While I'm not crazy about the ongoing Barack Obama-Bill Clinton smackdown, I get why it works for both campaigns.
As we saw in the quick "truce" over Hillary's comments on Martin Luther King, Obama and Hillary Clinton realize that direct attacks on each other (especially on volatile issues like race) are tricky. If she attacks him head-on, she risks looking mean-spirited and petty (and at worst racist); if he attacks her head on, he risks looking nasty in a way that drags down his positive campaign (and at worst, he looks sexist--cf. "you're likable enough").
But Barack vs. Bill is a lot more comfortable--the press and public seem to rather enjoy watching two men whaling on each other. And Bill's enormous popularity among African Americans ("first black president," etc.) seems to insulate him from any suspicion of racism, in a way that doesn't seem to apply to Hillary.
Still, I can't help thinking that continuing down this road is not good for anyone. The risk for the Clinton campaign is that it reveals--and tests--the extent to which Hillary's campaign rests on nostalgia for Bill's presidency (an appeal to which I am not totally immune); if "the man from Hope" begins to look like a meanie who's trying to bring down Obama, I don't think it bodes well for Hillary the rest of the way. On the other hand, it could also significantly weaken Obama by forcing him to more aggressively attack Hillary, which I think is a losing proposition for him. (This is where I think maybe the Reagan comments were pretty smart: it allows Obama to (rhetorically, at least) distinguish himself from "Clintonism" without having to attack either Clinton head-on.)
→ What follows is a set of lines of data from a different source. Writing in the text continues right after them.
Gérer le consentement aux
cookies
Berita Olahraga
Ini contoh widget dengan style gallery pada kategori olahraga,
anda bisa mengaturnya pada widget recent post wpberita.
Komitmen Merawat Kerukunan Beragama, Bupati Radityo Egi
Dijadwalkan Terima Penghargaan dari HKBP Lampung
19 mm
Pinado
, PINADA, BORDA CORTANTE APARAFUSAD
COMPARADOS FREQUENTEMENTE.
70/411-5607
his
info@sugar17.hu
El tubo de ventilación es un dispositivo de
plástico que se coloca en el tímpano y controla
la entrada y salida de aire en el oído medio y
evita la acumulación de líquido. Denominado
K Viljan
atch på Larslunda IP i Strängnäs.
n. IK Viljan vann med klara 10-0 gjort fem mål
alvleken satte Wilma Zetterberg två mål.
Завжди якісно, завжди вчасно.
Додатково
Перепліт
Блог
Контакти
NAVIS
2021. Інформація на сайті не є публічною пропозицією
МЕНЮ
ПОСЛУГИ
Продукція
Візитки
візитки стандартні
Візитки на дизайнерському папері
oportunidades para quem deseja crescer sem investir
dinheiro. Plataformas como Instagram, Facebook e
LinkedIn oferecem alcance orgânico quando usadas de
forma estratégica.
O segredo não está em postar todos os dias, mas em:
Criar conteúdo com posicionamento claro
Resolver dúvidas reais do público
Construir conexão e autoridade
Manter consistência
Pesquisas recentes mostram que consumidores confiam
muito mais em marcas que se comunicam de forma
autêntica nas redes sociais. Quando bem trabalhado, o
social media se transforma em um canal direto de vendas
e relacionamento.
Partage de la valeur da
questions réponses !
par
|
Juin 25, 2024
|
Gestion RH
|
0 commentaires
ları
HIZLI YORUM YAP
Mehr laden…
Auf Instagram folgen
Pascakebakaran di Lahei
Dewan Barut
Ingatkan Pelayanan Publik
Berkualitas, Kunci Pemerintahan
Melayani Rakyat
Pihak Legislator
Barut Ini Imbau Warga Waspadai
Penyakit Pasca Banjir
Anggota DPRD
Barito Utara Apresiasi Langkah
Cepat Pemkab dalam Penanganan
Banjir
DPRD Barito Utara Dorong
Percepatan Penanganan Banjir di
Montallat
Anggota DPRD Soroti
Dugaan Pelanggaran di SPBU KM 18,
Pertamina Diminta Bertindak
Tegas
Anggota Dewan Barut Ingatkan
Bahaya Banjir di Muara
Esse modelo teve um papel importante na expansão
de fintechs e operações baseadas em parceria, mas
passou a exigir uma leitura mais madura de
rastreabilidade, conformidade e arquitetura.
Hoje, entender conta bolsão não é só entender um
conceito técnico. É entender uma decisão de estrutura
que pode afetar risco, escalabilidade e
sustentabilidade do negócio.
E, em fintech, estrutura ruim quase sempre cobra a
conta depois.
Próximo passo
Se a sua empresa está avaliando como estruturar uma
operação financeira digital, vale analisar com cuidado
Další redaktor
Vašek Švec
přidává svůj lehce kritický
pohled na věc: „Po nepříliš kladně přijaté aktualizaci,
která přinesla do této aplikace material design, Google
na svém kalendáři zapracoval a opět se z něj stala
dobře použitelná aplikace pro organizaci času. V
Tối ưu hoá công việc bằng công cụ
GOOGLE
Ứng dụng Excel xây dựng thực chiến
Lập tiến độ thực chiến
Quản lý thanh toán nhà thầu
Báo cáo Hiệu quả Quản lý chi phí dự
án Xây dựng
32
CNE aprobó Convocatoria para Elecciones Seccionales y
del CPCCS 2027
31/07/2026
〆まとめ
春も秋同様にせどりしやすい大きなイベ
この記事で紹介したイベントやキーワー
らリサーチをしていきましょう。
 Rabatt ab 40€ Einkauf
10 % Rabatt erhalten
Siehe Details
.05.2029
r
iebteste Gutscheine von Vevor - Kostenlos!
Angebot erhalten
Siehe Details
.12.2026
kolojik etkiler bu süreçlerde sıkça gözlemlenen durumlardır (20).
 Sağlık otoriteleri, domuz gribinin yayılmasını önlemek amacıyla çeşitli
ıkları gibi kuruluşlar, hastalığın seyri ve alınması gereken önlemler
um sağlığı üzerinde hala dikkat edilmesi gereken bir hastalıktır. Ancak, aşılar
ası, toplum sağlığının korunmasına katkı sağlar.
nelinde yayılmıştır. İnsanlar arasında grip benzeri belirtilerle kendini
You could make the argument (as I think some Democratic activists are) that these fisticuffs are a good thing--they get everyone sharper for the general election. This is especially true for Obama, whose ability to go negative and/or respond to vicious personal attacks has not been as obviously tested (although my theory, as I've suggested, is that such personal attacks do not seem to work very well against Obama, which I think is one of his major strengths for the general election). The worst-case scenario for me would be that a long series of attacks back and forth turns Democrats off of both candidates and dampens enthusiasm for November. I don't think that's likely, but it is already taking some of the fun out of all of this.